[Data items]
____________________

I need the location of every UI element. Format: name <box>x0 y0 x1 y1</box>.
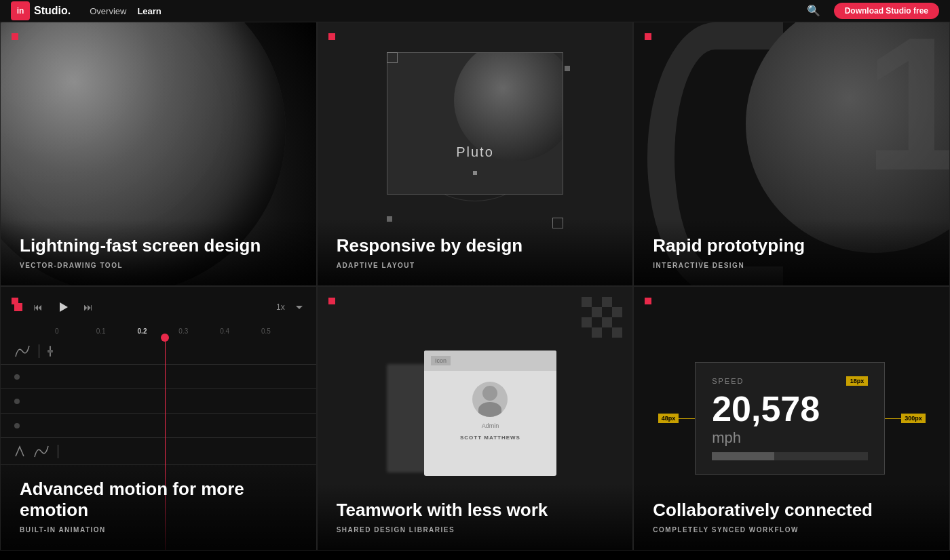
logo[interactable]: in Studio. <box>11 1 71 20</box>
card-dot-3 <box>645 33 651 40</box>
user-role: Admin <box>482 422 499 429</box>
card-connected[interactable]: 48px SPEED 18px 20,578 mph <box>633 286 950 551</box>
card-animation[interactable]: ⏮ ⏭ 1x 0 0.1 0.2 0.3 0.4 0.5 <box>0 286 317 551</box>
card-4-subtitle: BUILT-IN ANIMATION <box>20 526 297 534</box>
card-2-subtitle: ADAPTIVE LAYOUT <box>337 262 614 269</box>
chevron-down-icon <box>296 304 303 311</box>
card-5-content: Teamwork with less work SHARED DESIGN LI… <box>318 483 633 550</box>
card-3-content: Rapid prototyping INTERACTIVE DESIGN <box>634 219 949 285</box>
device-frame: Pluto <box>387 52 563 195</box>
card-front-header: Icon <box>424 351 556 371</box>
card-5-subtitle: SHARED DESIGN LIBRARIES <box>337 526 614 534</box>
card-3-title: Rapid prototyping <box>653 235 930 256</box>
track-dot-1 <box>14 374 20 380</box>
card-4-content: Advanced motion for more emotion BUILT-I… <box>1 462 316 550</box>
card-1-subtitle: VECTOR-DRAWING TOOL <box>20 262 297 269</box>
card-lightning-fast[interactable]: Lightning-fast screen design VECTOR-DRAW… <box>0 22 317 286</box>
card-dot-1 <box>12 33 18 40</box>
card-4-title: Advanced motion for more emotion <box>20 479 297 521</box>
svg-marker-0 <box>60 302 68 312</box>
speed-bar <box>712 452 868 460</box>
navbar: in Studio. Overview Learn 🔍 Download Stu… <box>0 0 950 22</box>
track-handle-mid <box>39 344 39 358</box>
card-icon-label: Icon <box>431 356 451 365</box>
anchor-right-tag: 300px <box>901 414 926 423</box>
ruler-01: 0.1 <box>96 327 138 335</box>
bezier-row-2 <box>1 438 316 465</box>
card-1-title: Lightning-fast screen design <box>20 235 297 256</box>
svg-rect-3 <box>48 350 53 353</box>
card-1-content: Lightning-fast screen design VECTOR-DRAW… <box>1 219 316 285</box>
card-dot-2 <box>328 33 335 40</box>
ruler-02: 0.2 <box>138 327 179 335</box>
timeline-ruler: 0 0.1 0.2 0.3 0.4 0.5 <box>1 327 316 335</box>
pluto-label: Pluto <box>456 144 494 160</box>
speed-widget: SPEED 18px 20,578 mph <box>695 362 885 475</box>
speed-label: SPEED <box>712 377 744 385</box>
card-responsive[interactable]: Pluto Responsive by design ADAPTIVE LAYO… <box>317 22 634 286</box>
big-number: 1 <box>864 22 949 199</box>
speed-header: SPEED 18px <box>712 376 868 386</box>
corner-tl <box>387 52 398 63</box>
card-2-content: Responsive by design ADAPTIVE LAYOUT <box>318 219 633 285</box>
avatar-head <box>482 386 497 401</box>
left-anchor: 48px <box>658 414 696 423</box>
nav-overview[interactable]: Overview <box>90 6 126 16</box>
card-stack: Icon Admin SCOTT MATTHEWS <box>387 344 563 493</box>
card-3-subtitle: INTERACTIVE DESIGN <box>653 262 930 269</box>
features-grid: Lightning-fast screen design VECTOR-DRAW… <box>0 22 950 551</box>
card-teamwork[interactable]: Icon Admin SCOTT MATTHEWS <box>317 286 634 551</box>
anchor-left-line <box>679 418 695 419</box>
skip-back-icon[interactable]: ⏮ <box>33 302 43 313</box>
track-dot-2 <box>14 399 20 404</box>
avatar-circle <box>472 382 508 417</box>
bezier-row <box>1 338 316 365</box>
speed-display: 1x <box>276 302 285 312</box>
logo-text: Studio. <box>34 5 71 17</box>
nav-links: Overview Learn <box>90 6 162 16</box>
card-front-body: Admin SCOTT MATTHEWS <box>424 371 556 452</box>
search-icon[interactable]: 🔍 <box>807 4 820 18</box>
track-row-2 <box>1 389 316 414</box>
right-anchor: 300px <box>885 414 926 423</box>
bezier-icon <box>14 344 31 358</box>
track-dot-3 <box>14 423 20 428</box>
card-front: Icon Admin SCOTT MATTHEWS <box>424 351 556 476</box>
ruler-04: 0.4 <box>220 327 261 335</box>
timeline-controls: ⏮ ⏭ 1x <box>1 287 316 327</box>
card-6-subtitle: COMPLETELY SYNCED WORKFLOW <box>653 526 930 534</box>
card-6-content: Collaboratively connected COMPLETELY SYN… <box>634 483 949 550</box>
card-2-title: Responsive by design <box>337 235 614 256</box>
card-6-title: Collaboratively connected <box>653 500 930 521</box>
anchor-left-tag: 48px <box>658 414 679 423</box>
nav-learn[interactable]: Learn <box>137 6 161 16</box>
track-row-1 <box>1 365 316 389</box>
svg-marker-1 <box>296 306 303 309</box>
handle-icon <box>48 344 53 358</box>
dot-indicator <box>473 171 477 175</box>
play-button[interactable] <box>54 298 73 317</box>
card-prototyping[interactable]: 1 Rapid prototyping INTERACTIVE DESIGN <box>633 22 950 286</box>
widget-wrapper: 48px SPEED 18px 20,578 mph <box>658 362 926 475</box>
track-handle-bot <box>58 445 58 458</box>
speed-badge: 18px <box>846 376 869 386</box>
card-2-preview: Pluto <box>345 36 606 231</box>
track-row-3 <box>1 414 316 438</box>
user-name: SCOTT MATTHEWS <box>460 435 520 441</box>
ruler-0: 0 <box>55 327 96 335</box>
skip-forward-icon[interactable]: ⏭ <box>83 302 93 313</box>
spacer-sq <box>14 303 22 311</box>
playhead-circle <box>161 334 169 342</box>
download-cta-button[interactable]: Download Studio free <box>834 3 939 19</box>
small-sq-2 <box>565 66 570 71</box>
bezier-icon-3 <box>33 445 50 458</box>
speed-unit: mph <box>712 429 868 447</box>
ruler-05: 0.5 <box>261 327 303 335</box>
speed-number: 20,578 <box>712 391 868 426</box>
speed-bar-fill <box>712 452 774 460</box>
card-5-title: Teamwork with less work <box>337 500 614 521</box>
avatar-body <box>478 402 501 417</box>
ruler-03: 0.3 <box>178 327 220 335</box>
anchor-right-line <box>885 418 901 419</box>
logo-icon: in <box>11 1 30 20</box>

____________________

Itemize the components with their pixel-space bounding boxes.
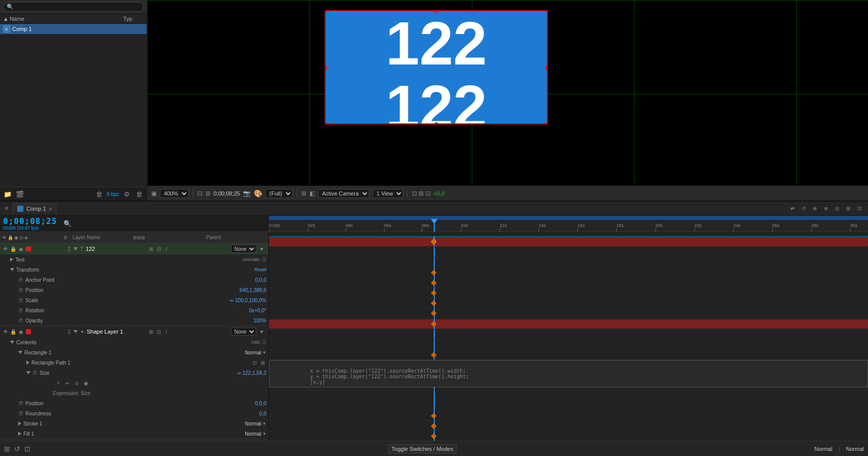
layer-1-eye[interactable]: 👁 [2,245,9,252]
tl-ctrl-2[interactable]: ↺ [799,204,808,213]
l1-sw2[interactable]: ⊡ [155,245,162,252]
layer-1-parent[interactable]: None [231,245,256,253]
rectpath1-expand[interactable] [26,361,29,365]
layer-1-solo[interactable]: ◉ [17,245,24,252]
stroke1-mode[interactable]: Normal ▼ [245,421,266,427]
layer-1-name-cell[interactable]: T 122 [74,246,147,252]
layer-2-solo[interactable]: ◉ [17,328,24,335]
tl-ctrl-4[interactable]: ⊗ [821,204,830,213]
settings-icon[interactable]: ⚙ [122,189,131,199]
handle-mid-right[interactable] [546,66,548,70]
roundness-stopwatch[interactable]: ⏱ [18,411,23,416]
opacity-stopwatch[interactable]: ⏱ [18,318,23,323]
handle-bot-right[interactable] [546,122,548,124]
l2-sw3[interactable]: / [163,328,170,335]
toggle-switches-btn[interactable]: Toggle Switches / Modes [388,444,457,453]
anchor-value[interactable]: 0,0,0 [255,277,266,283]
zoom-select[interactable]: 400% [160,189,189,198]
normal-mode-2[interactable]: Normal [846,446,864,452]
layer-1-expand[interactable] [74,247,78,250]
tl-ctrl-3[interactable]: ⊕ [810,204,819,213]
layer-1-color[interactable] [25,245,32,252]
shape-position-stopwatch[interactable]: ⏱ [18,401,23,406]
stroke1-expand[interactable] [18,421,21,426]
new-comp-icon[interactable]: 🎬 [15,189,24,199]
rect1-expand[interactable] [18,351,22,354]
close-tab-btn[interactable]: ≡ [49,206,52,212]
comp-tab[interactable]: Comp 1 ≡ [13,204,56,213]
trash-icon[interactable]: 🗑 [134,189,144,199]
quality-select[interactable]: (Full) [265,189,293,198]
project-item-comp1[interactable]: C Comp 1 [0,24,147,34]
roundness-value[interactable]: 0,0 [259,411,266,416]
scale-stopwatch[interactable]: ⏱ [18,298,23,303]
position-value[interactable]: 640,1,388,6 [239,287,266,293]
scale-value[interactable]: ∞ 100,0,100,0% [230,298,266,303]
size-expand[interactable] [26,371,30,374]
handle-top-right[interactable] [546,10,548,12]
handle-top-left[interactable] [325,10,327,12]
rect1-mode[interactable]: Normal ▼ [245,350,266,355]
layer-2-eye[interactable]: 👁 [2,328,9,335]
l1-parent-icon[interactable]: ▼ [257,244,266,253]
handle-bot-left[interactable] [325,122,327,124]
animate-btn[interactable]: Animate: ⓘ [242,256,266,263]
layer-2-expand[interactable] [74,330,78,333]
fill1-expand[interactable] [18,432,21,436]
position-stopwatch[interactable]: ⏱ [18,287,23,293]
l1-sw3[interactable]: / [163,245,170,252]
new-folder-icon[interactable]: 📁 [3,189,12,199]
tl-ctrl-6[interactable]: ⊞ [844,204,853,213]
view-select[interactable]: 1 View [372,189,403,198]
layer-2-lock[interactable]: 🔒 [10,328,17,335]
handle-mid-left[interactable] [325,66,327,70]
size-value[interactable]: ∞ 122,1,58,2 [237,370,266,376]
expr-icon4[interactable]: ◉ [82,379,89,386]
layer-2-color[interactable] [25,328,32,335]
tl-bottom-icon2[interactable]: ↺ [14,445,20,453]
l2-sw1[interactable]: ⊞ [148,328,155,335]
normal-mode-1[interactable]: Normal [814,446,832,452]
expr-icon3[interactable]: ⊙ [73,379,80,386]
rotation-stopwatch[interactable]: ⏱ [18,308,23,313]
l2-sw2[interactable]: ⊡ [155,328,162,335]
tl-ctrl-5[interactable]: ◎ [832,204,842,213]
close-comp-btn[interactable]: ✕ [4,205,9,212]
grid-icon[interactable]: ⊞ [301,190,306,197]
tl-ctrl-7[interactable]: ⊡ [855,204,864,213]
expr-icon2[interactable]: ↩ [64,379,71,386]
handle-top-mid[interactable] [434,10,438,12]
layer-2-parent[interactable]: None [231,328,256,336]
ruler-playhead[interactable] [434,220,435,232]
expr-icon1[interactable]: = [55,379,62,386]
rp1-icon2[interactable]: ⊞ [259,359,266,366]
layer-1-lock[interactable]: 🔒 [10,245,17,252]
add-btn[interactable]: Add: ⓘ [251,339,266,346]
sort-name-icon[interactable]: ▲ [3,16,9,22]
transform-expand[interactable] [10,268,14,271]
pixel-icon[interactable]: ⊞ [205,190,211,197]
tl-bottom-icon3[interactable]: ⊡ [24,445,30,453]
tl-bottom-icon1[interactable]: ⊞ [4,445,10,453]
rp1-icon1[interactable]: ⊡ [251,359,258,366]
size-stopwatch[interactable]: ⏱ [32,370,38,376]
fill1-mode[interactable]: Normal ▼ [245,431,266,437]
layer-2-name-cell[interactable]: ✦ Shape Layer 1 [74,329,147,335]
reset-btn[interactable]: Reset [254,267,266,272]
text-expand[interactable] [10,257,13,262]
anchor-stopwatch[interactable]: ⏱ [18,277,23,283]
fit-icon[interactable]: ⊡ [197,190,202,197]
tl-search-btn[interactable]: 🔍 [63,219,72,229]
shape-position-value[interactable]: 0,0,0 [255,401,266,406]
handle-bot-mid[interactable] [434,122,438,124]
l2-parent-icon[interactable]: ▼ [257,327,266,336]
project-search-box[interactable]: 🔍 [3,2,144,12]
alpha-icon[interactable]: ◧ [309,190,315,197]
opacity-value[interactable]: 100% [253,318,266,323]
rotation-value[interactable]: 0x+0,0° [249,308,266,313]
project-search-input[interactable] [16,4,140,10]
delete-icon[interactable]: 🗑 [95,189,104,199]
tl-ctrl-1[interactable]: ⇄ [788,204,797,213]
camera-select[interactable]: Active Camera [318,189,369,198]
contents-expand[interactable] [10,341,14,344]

____________________

WHAT IS BEING ASKED:
Every line above that holds "playhead" should be copied out.

WRITTEN SOLUTION:
playhead-circle <box>161 334 169 342</box>
ruler-playhead[interactable] [434,220,435,232]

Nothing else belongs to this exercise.